I keep getting asked what I want this year.      My answer is nothing.    Im  reminded  that everyday I spend  above ground is a treat and I am grateful.     And I want other things like global  love, world peace , equality,  no more profiteering from war and all the other typical Miss America Q&A response shit.    But my passion for al these things are waning.   Im hardly as passionate about any of it as I used to be.   I mean, I’m not willing to burn the flag, my haggard bra  or my AARP card in protest.     I protest with my wallet now.   For example, If I don’t like how little Dole pays its pickers, I don’t buy their pineapples.

And I used to think college protestors who burned the ROTC building or overtook the dean’s office were cool.  Today, I think they’re criminals.    To have youthful idealism is womderful, but keep it within a reality  based perspective.   Everything must change.    Like elongated boobs that were once taught and perky but  now hold a tray of canapes.
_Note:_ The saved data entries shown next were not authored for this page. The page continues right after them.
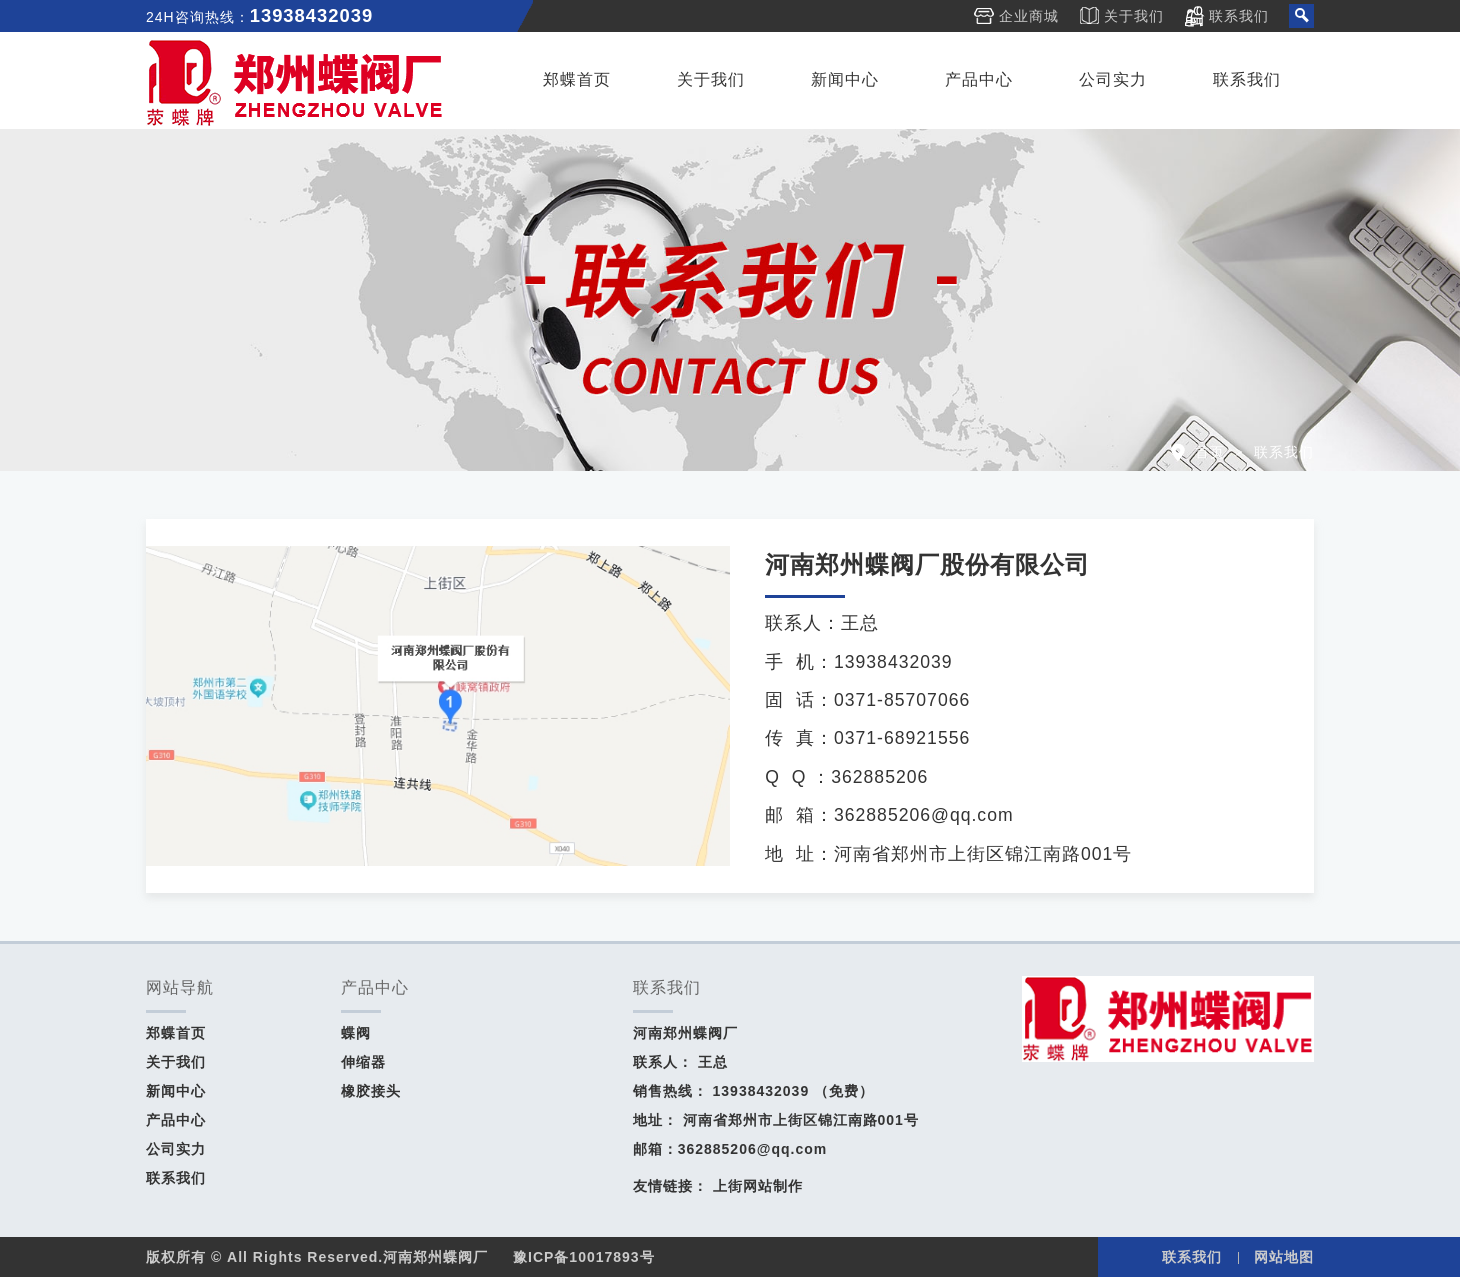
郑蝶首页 (577, 79)
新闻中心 (845, 79)
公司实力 (1113, 79)
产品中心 (979, 79)
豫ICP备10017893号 (584, 1257)
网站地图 (1284, 1257)
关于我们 (1134, 16)
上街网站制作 (758, 1186)
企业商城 (1029, 16)
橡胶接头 (371, 1091)
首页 (1210, 452)
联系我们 (1239, 16)
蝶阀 (356, 1033)
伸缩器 (363, 1062)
They’ve changed.    Everything changes.    Life is about change and how we changed with the changes forced upon us.is

My whole family consists of pre-Clinton Democrats.      They aren’t now.     I used to be a blond.   The every increasing streaks of grey  amid the dark roots prove I’m not that not that much of a liar..     My tolerance has changed.     And I’m now far more confrontational.     If I see an ininjustice, I’ll say something.   If one is perpetuated against me, God help the perpetrator.  If warranted, I’ll use what few good bones I have left left in my leg aim directly at the crotch.    Any crotch..      A grocery cart rolled into my car recently.   You know that  plastic sign in the side insisting that all children be” carefully strapped” in  seats??

The cart now has a huge ding between the reo ‘Ps’.

As for turning 57, my brain is now taking orders from my body more than my brain,     I had a nasty car accident 27 years ago and broke 11 bones, so my brain gets overridden quite a bit.    Moving really isn’t all that easy and the accompanying chronic pain is no picnic  but if strong enough, you learn to live with your newfound abilities..

So….I guess what I’ll do my BD do is wake up that morning, take a post wake up nap, scratch whatever  itches—-bathing will  be based on a coin flip, check FOX News to see who blew what up, then go my almost 86 year old  mother’s house and stare at her third and final caesarean  section scar for 57 seconds as she reminds me how painful my birth was.    Her memory wanes.   I keep telling her she did not have me vaginally.  She insists she did and seems to recall the spinal block  injection that numbed everything below her waist was just a mosquito bite.

I’ll just sit there and agree with her, then make an apology for my painful birth she never felt,  but that’ll fall  on deaf ears.     As in literal deaf ears.

Then I hope I go back to my house sans people trying to hide behind furniture to surprise me, then I’ll light a votive candle and make the same 51 year old birthday wish  I always make.   It won’t come true, but after 57 years  it’s become a habit.   I can always hope.

Look, I know this makes me out  you be a cynic,  pessimistic and  jaded.   Don’t get me wrong.   Life is okay.    I go out early on clear Central Texas morning and see stars that I just know are looking back at me and only me.     I’l be thankful that while my boobs a do look WWII issue German hand grenades, they’re both healthy.   Ill smile because I’m NOT a mother of five in Mexico who struggles to feed her children.    Then I’ll smile even bigger becsuse I can  write a check to a charity that can help her her get all the food  she needs.

So  yeah, , I’ll 57 in a less than week.    Sure I’ve hardened;  gotten older, colder and in the process of being happy to be bored, perfectly ok with being alone, even being more intolerant of certain things, I’ll,be okay,   All those things, as unpleasant as they might be, means I’m alive.

But you know what?   On second thought, I do want something, but good damn luck trying to wrap it in a box, because all I want is some time back.     I want the time….just enough time to express my gratitude for all the things and people in my life.

And for all the things and people I’ve lost and will soon be losing.